Dyebleeding occurs when a colored fiber loses dye while wet. Uncolored or light colored fiber or yarn may readily soak up fugitive (runaway) dyes from the darker fiber or yarn and become stained. This is most often seen in rugs and carpet where deeply dyed shades (for example reds, blues, blacks) become fugitive and bleed into white or light colored areas.

At least two conditions cause dyebleeding in colored fibers and yarns. The first is a defective dye or dyeing method. In such a case, the dye is either poorly selected or not properly handled during manufacture. The result is excess, unsecured, weak and/or unstable dye.
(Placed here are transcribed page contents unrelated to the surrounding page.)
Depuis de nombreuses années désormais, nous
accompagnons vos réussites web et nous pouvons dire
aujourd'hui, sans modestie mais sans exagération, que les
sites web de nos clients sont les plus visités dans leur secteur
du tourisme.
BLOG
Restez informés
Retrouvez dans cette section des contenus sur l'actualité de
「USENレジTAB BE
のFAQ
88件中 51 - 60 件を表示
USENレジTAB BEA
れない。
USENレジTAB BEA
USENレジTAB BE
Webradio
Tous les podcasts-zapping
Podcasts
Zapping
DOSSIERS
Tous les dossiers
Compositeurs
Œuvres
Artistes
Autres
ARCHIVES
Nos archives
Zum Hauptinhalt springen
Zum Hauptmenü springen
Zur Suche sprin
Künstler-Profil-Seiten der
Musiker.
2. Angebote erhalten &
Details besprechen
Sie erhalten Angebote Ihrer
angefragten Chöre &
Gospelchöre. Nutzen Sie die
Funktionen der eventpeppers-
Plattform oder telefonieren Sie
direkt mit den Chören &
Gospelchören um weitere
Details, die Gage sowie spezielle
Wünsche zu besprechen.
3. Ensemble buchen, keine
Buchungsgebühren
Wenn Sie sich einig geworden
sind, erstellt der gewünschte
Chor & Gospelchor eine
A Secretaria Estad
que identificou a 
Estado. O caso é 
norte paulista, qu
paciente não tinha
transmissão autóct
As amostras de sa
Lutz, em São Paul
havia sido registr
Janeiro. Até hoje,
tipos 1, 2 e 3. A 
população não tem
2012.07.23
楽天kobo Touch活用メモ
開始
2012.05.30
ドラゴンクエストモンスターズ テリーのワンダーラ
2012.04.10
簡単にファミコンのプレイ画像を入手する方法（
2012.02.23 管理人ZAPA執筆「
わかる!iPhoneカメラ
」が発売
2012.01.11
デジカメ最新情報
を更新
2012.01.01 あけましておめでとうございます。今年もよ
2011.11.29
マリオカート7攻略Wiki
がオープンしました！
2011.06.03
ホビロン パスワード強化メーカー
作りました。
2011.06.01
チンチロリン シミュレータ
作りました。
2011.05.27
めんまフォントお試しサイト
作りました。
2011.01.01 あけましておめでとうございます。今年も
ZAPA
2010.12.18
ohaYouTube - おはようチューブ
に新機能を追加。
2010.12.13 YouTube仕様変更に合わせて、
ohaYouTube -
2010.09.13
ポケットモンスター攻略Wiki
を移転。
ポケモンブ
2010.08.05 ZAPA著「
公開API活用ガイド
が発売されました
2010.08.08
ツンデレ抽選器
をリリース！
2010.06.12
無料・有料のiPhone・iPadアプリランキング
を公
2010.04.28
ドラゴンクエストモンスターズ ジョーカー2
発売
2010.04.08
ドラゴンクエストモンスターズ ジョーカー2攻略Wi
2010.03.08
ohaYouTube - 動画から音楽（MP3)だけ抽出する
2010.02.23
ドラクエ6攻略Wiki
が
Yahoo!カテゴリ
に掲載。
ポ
When a dye with poor stability or washfastness is used, it may bleed during or after the first few cleanings. Likewise, when too much dye is used during manufacture, the excess adheres near the outside of the fiber, where it may readily wash away. Such defects in dye or dyeing method, at the time of manufacture, produce a textile product that is defective. Unfortunately for the consumer, these defects are not visible at the time of purchase.

In the second condition, dye is affected by use. Sunlight, atmospheric fumes, common chemicals, animal/pet residues, and so forth can weaken dyes over time. Once dyes are weakened, they may run or bleed with cleaning.

If pretesting or experience does not indicate a potential dyebleeding problem, the carpet cleaner should not be held liable for using what would otherwise be usual and customary cleaning procedures.